Welche Punkte sind das?

Tabak: Ich bin Deutsch-Kurde, und wir Kurden schmunzeln immer, wenn die türkische Regierung im Ausland darüber redet, dass man Türkisch lernen soll. Kurden in der Türkei haben keinen kurdischen Unterricht in den Schulen. Der Botschafter kann sich außerdem Türkisch als Maturasprache in Österreich vorstellen - aber Türkisch ist schließlich keine Weltsprache. Das wäre vielleicht unpassend. Außerdem glaube ich, was die Religionsfreiheit betrifft, dass Länder wie Österreich und Deutschland total offen sind. Aber mit anderen Dingen, zum Beispiel wie man sich hier fühlt, hat der Botschafter schon recht.

Dazu hat er ja gesagt, dass sich Menschen mit türkischer Herkunft wie ein Virus behandelt fühlen.

Tabak: Ich habe selbst mehrmals erlebt, dass man hier anders angesehen wird als etwa ein Engländer oder ein Franzose. Das sind zwar auch Ausländer, aber die werden nicht so angesehen wie Türken, Araber oder Afrikaner. Ich glaube nicht, dass das daran liegt, dass die Österreicher böse Menschen sind, sondern dass mit der FPÖ eine Partei diese Luft verbreitet - diese „Die Ausländer sind Schuld"-Luft.

Fühlen Sie sich in Österreich anders behandelt als in Deutschland?

Tabak: Ja, das was ich hier erlebe, habe ich in Deutschland nicht erlebt. Der größte Unterschied ist wohl, dass die deutsche NPD ehrlich ist - da weiß man sofort, woran man ist. Die FPÖ versprüht die Ausländerfeindlichkeit nicht so direkt. Die NPD sagt „Ausländer raus", und das denken bei der FPÖ die Führungspersonen und Funktionäre sicher auch, aber die sagen es nicht. Deshalb kommt die NPD nie über 5 Prozent, aber die FPÖ kriegt 27 Prozent.
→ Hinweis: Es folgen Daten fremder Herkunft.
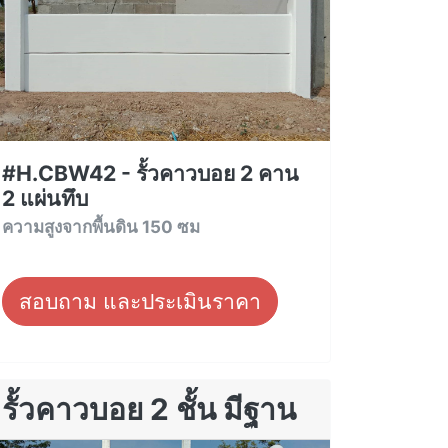
#H.CBW42 - รั้วคาวบอย 2 คาน
2 แผ่นทึบ
ความสูงจากพื้นดิน 150 ซม
สอบถาม และประเมินราคา
รั้วคาวบอย 2 ชั้น มีฐาน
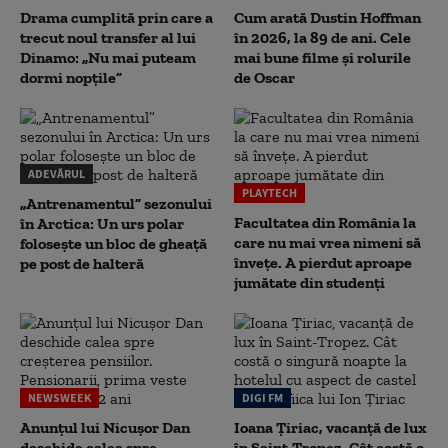
Drama cumplită prin care a
Cum arată Dustin Hoffman
trecut noul transfer al lui
în 2026, la 89 de ani. Cele
Dinamo: „Nu mai puteam
mai bune filme și rolurile
dormi nopțile”
de Oscar
ADEVĂRUL
PLAYTECH
„Antrenamentul” sezonului
Facultatea din România la
în Arctica: Un urs polar
care nu mai vrea nimeni să
folosește un bloc de gheață
înveţe. A pierdut aproape
pe post de halteră
jumătate din studenţi
NEWSWEEK
DIGI FM
Anunțul lui Nicușor Dan
Ioana Țiriac, vacanță de lux
deschide calea spre
în Saint-Tropez. Cât costă o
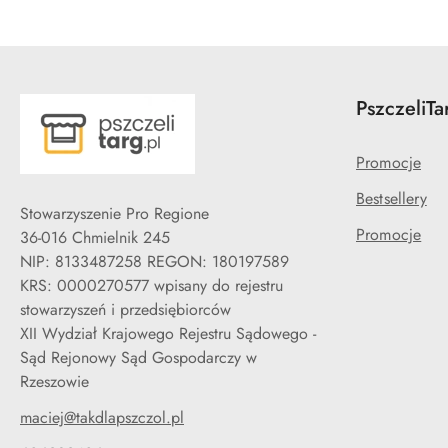
PszczeliTa
Promocje
Bestsellery
Stowarzyszenie Pro Regione
Promocje
36-016 Chmielnik 245
NIP: 8133487258 REGON: 180197589
KRS: 0000270577 wpisany do rejestru
stowarzyszeń i przedsiębiorców
XII Wydział Krajowego Rejestru Sądowego -
Sąd Rejonowy Sąd Gospodarczy w
Rzeszowie
maciej@takdlapszczol.pl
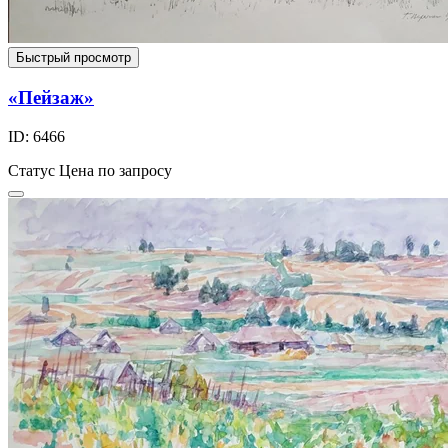
Быстрый просмотр
«Пейзаж»
ID: 6466
Статус
Цена по запросу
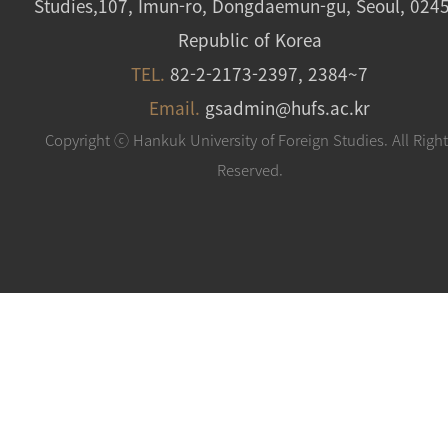
Studies,107, Imun-ro, Dongdaemun-gu, Seoul, 024
Republic of Korea
TEL.
82-2-2173-2397, 2384~7
Email.
gsadmin@hufs.ac.kr
Copyright ⓒ Hankuk University of Foreign Studies. All Righ
Reserved.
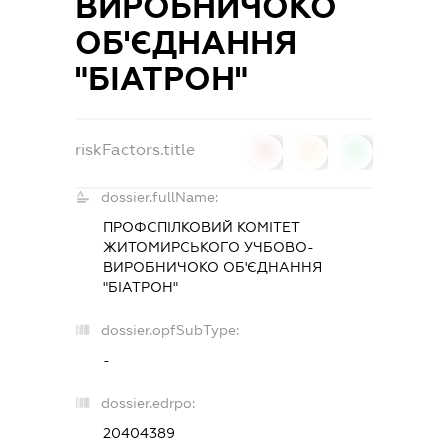
ВИРОБНИЧОКО
ОБ'ЄДНАННЯ
"БІАТРОН"
riskFactors.title
0
0
0
dossier.fullName:
ПРОФСПІЛКОВИЙ КОМІТЕТ
ЖИТОМИРСЬКОГО УЧБОВО-
ВИРОБНИЧОКО ОБ'ЄДНАННЯ
"БІАТРОН"
dossier.opfSubType:
-
dossier.edrpo:
20404389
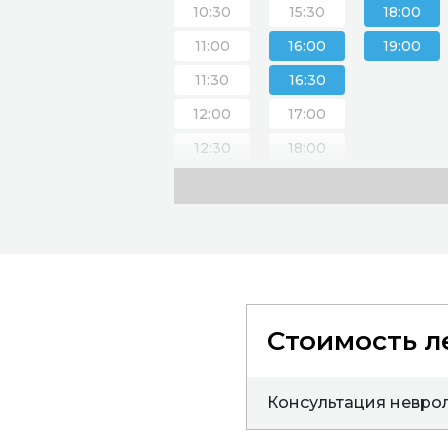
10:30
15:30
18:00
11:00
16:00
19:00
11:30
16:30
12:00
17:00
12:30
18:00
13:00
19:00
13:30
20:00
17:00
18:00
19:00
Стоимость л
Консультация невро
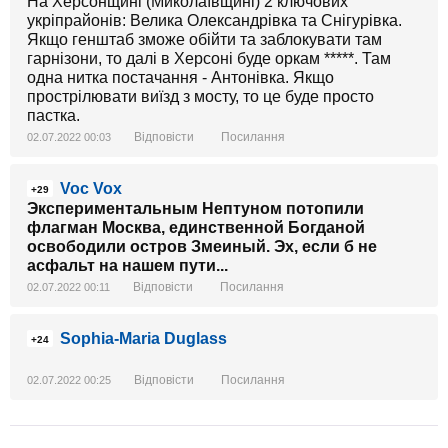
На Херсонщинi (Миколаïвщинi) 2 ключових
укрiпрайонiв: Велика Олександрiвка та Снiгурiвка.
Якщо генштаб зможе обiйти та заблокувати там
гарнiзони, то далi в Херсонi буде оркам *****. Там
одна нитка постачання - Антонiвка. Якщо
прострiлювати виïзд з мосту, то це буде просто
пастка.
Відповісти
Посилання
02.07.2022 00:03
Voc Vox
+29
Экспериментальным Нептуном потопили
флагман Москва, единственной Богданой
освободили остров Змеиный. Эх, если б не
асфальт на нашем пути...
Відповісти
Посилання
02.07.2022 00:11
Sophia-Maria Duglass
+24
Відповісти
Посилання
02.07.2022 00:25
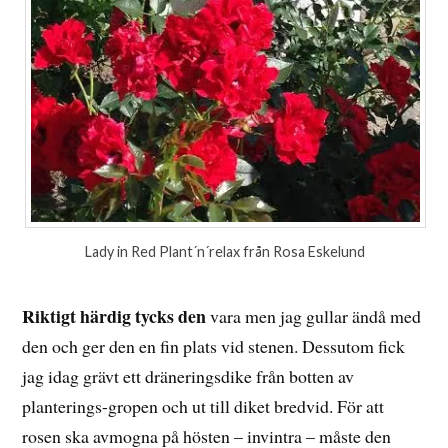
Lady in Red Plant´n´relax från Rosa Eskelund
Riktigt härdig tycks den
vara men jag gullar ändå med
den och ger den en fin plats vid stenen. Dessutom fick
jag idag grävt ett dräneringsdike från botten av
planterings-gropen och ut till diket bredvid. För att
rosen ska avmogna på hösten – invintra – måste den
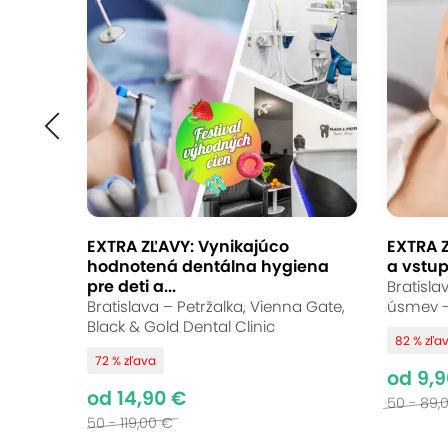
EXTRA CENY: Profes
hygiena s pieskova
Luxlite Europe s.r.o., Bratislava – Staré Mes
9.5
Vynikajúce hodnotenie
EXTRA ZĽAVY: Vynikajúco
EXTRA 
hodnotená dentálna hygiena
a vstup
Krásny a zdravý úsmev vám zabezpečí 
pre deti a...
Bratisla
služby, kde sa o vás postará profesio
Bratislava – Petržalka, Vienna Gate,
úsmev -
Black & Gold Dental Clinic
Račianskom mýte, takže to máte na sk
82 % zľa
72 % zľava
od 9,9
od 14,90 €
50 - 89,
50 - 119,00 €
Mit den 27 Prozent sprechen Sie die Wien-Wahl an. Wie haben Sie den Wiener Wahlkampf empfunden?

Tabak:  Die anderen Parteien haben es wirklich schwer mit diesem Heinz-Christian (Strache, FPÖ-Chef, Anm.). Eigentlich dürfte man ihn nicht beachten, aber dann könnte er machen, was er will. Er stellt sich auch wirklich clever an. Ich bin sicher, er ist total unglücklich, weil er in der Öffentlichkeit nicht so sein kann wie er ist. Er heult sich bestimmt zuhause die Augen raus, weil er nicht schreien kann „Ausländer raus".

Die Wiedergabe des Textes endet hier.